EXERCISE REQUIREMENTS
Your answer must be the lines from the one holding "rüşvet alma suçlamalarıyla göz" through the final line of the entries below, copied exactly, with no pictures.

Dataset entries
-=-=-=-=-
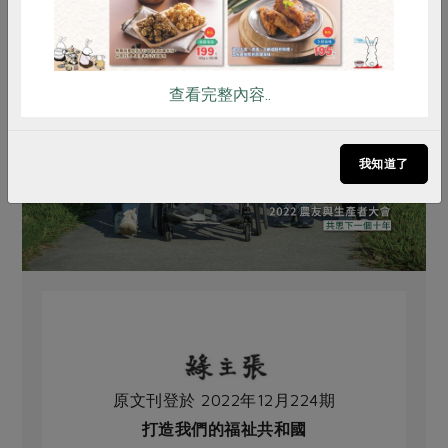
查看完整內容..
我知道了
原文刊登於 2022年12月224期
打造我們的福祉共和國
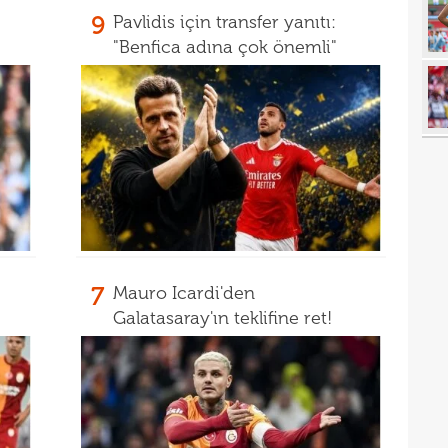
09
9
Pavlidis için transfer yanıtı:
08
Guir
"Benfica adına çok önemli"
08
08
İşte
07
ret!
00
pua
00
00
23
7
Mauro Icardi'den
Galatasaray'ın teklifine ret!
23
yağd
23
iste
23
kaza
23
sevi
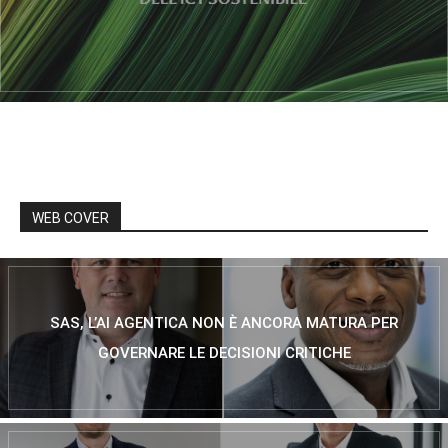
WEB COVER
SAS, L’AI AGENTICA NON È ANCORA MATURA PER
GOVERNARE LE DECISIONI CRITICHE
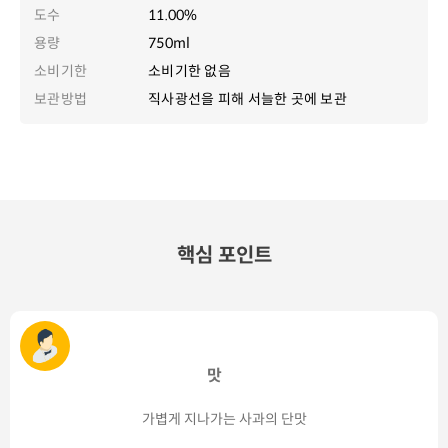
도수
11.00%
용량
750ml
소비기한
소비기한 없음
보관방법
직사광선을 피해 서늘한 곳에 보관
핵심 포인트
맛
가볍게 지나가는 사과의 단맛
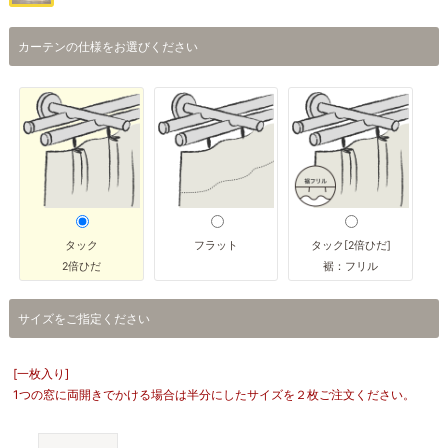
カーテンの仕様をお選びください
タック
フラット
タック[2倍ひだ]
2倍ひだ
裾：フリル
サイズをご指定ください
[一枚入り]
1つの窓に両開きでかける場合は半分にしたサイズを２枚ご注文ください。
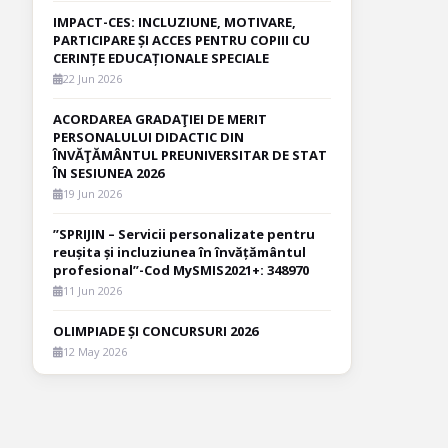
IMPACT-CES: INCLUZIUNE, MOTIVARE,
PARTICIPARE ȘI ACCES PENTRU COPIII CU
CERINȚE EDUCAȚIONALE SPECIALE
22 Jun 2026
ACORDAREA GRADAŢIEI DE MERIT
PERSONALULUI DIDACTIC DIN
ÎNVĂŢĂMÂNTUL PREUNIVERSITAR DE STAT
ÎN SESIUNEA 2026
19 Jun 2026
”SPRIJIN – Servicii personalizate pentru
reușita și incluziunea în învățământul
profesional”-Cod MySMIS2021+: 348970
11 Jun 2026
OLIMPIADE ȘI CONCURSURI 2026
12 May 2026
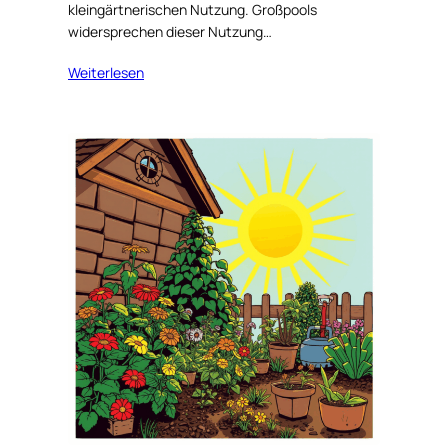
kleingärtnerischen Nutzung. Großpools
widersprechen dieser Nutzung…
Weiterlesen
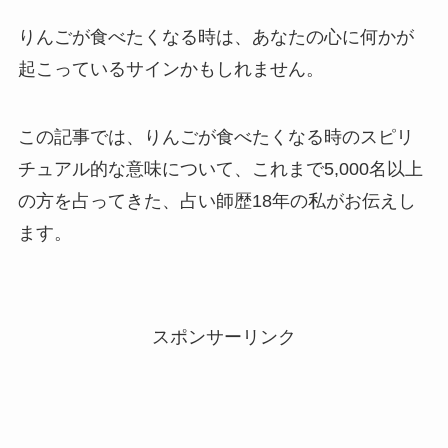
りんごが食べたくなる時は、あなたの心に何かが
起こっているサインかもしれません。
この記事では、りんごが食べたくなる時のスピリ
チュアル的な意味について、これまで5,000名以上
の方を占ってきた、占い師歴18年の私がお伝えし
ます。
スポンサーリンク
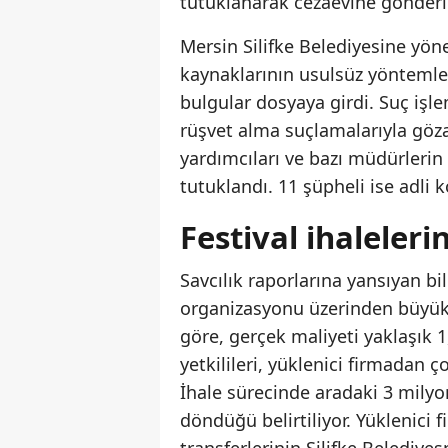
tutuklanarak cezaevine gönderil
Mersin Silifke Belediyesine yö
kaynaklarının usulsüz yöntemler
bulgular dosyaya girdi. Suç işl
rüşvet alma suçlamalarıyla göz
yardımcıları ve bazı müdürleri
tutuklandı. 11 şüpheli ise adli k
Festival ihaleler
Savcılık raporlarına yansıyan bil
organizasyonu üzerinden büyük b
göre, gerçek maliyeti yaklaşık 1
yetkilileri, yüklenici firmadan ç
İhale sürecinde aradaki 3 milyon
döndüğü belirtiliyor. Yüklenici f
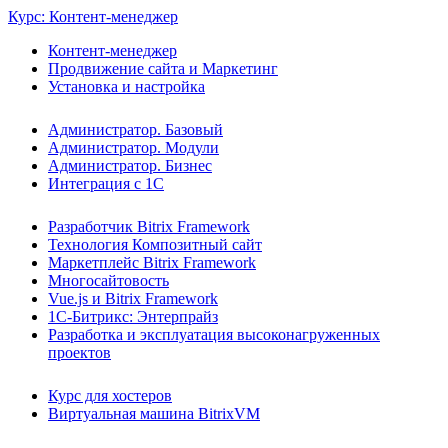
Курс: Контент-менеджер
Контент-менеджер
Продвижение сайта и Маркетинг
Установка и настройка
Администратор. Базовый
Администратор. Модули
Администратор. Бизнес
Интеграция с 1С
Разработчик Bitrix Framework
Технология Композитный сайт
Маркетплейс Bitrix Framework
Многосайтовость
Vue.js и Bitrix Framework
1С-Битрикс: Энтерпрайз
Разработка и эксплуатация высоконагруженных
проектов
Курс для хостеров
Виртуальная машина BitrixVM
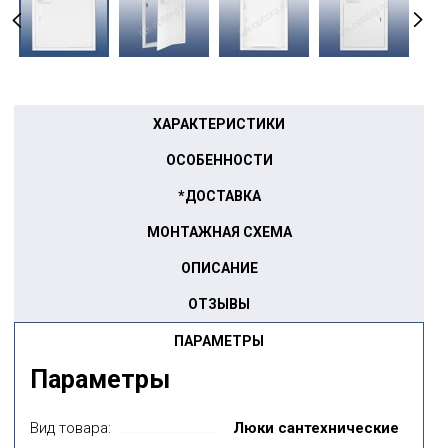
ХАРАКТЕРИСТИКИ
ОСОБЕННОСТИ
*ДОСТАВКА
МОНТАЖНАЯ СХЕМА
ОПИСАНИЕ
ОТЗЫВЫ
ПАРАМЕТРЫ
Параметры
Вид товара:
Люки сантехнические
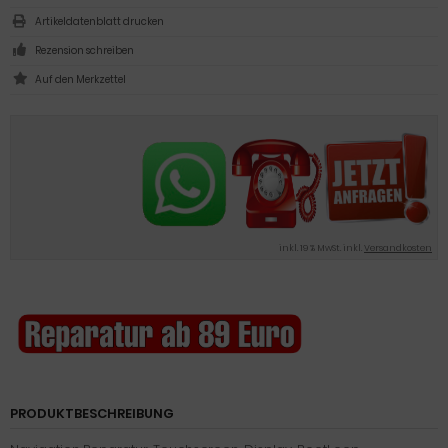
Artikeldatenblatt drucken
Rezension schreiben
inkl. 19 % MwSt. inkl.
Versandkosten
PRODUKTBESCHREIBUNG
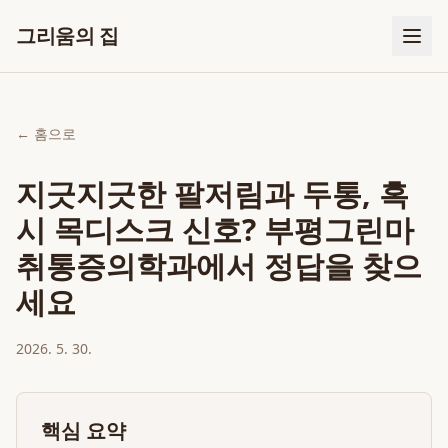
그리움의 집
← 홈으로
지긋지긋한 팔저림과 두통, 혹
시 목디스크 신호? 부평그린마
취통증의학과에서 정답을 찾으
세요
2026. 5. 30.
핵심 요약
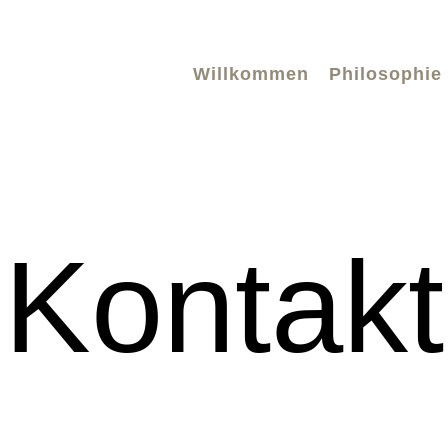
Willkommen
Philosophie
Kontakt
-=-=-=-=-
OUTPUT BELOW
rüşvet alma suçlamalarıyla göz
yardımcıları ve bazı müdürleri
tutuklandı. 11 şüpheli ise adli k
Festival ihaleler
Savcılık raporlarına yansıyan bil
organizasyonu üzerinden büyük b
göre, gerçek maliyeti yaklaşık 1
yetkilileri, yüklenici firmadan ç
İhale sürecinde aradaki 3 milyon
döndüğü belirtiliyor. Yüklenici f
Курс: Контент-менеджер
Контент-менеджер
Продвижение сайта и Маркетинг
Установка и настройка
Администратор. Базовый
Администратор. Модули
Администратор. Бизнес
Интеграция с 1С
Разработчик Bitrix Framework
Технология Композитный сайт
Маркетплейс Bitrix Framework
Многосайтовость
Vue.js и Bitrix Framework
1С-Битрикс: Энтерпрайз
Разработка и эксплуатация высоконагруженных
проектов
Курс для хостеров
Виртуальная машина BitrixVM
ХАРАКТЕРИСТИКИ
ОСОБЕННОСТИ
*ДОСТАВКА
МОНТАЖНАЯ СХЕМА
ОПИСАНИЕ
ОТЗЫВЫ
ПАРАМЕТРЫ
Параметры
Вид товара:
Люки сантехнические
Artikeldatenblatt drucken
Rezension schreiben
inkl. 19 % MwSt. inkl.
Versandkosten
PRODUKTBESCHREIBUNG
그리움의 집
← 홈으로
지긋지긋한 팔저림과 두통, 혹
시 목디스크 신호? 부평그린마
취통증의학과에서 정답을 찾으
세요
2026. 5. 30.
핵심 요약
Willkommen
Philosophie
Kontakt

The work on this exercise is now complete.